Willie’s Place

Cryptoids, High Weirdness, Straight Up Ghosts, Thin Places



Willie is pictured back row, center 

I wouldn’t be into anything weird if it wasn’t for Willie Lee Watkins, who babysat my brother and me under moss-draped Florida oak trees when we were kids.

Willie‘s albinism resulted in poor eyesight, but she considered it a gift; this is why, she used to claim, she was able to “see” in other ways. And “see,” she did.

She used to talk about “bigfoots” the way other people would talk about raccoons. “Oh, we had a bigfoot out back last night going through the trash. I turned on the porch light and scared him away.”

If she said it, it happened.

She used to give me cheap paperbacks full of “true” ghost stories, even though my parents didn’t want me to have them because they knew I’d stay awake at night totally freaked out. “Don’t tell your daddy,” she’d say, surreptitiously slipping me something regarding terrifying alien abductions or ships that disappeared into the sky. I was totally freaked out, but Willie knew I could handle it.

She loved talking about how she launched a campaign of “metaphysical terror” against her arch-conservative neighbor?—?a surly Florida redneck nicknamed “Redbird”?—?by tricking him into thinking she’d cursed him with loud chants and dancing around a fire and a ceremony involving a dead cardinal. He never bothered her after that. Causation or correlation? I’ll never be sure.

She would often mention the angel who drifted at night through the cemetery of the tiny church down the street from her place, back in the Florida pine scrubs, in an undeveloped part of town known as “Wildwood.”

Wildwood Church, St. Augustine, Florida. This is where Willie saw the angel.


She collected dolls, and talked to spooks, and the two would sometimes go together. “I think my mama’s here,” she told my friend K. and I when we were visiting her one sweltering afternoon. As soon as she’d said those words, the atmosphere in the room changed; the fan on the floor started moving faster. A glassy-eyed poppet on a shelf cried out, “MA-MA,” and she showed us there were no batteries in the doll’s back.

She gave incredibly accurate (down to clothing color) “psychic readings” to anyone who asked, but never charged for them. Anyone who did so, she insisted, was a fraud.

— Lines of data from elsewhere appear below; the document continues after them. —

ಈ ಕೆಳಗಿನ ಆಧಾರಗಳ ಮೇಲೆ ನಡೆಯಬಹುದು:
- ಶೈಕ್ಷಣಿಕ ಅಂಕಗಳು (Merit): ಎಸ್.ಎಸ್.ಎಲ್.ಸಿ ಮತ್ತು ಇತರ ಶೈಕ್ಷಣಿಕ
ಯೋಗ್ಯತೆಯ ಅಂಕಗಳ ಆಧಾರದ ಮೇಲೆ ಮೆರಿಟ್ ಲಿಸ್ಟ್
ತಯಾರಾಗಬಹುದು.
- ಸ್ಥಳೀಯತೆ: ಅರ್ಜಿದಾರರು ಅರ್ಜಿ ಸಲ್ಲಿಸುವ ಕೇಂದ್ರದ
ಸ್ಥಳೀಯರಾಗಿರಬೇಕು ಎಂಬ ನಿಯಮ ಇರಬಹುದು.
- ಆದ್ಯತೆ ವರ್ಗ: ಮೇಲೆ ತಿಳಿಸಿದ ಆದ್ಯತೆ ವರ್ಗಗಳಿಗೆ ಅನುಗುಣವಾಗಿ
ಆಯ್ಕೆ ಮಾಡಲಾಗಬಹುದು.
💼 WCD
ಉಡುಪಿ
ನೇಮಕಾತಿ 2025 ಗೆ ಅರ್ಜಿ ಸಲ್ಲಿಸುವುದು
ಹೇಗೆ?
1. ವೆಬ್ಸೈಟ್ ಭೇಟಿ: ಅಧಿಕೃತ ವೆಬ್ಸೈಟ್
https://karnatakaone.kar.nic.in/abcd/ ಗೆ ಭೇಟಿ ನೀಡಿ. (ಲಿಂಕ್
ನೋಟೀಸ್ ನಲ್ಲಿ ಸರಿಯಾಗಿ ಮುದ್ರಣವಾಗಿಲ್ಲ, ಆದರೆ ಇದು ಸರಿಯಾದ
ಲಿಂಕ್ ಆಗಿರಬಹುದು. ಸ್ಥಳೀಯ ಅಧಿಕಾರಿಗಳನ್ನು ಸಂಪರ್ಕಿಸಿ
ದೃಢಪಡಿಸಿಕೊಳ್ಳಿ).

Her daughter died in a car accident on an empty Georgia state road in the middle of the night; Willie swore that she’d been chased off the road by the UFOs she’d reportedly seen so many times on that very same lonesome stretch of highway.

Mostly, though, Willie was a genuinely good person, who genuinely cared about people. Even though she’d grown up poor in the backwoods of Florida, she was about as progressive-minded as could be, in favor of whatever increased the amount of love in the world. She loved kids, both her own and other peoples’, regardless of their external qualities. She wrote a children’s book about two trees that lived in her yard, and how they taught one another about the best way to live.

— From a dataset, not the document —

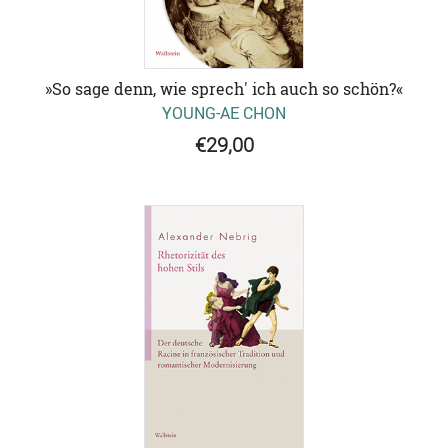
»So sage denn, wie sprech' ich auch so schön?«
YOUNG-AE CHON
€29,00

She moved away from Florida some years back. The TV and appliance repair shop and daycare center she and her husband owned is long gone; the corrugated tin Quonset hut where she watched us in the cricket-filled Florida heat has vanished into the ether of modernity. Wildwood and its environs, enveloped by subdivisions and paltry stucco-covered developments, now sits occupied by people who have no idea what ambling creatures hopefully still dig through their trash at night.

Willie passed away in 2015; I’m not sure about the details because I found out on social media. However, if anybody decided to stick around for a while to mess with people, it would be her. I’m keeping my eyes and ears open.

My last communication with Willie Lee Watkins, one of the most interesting people I’ve ever known. 

Rest in Peace, Willie. I’m sure we’ll see you around.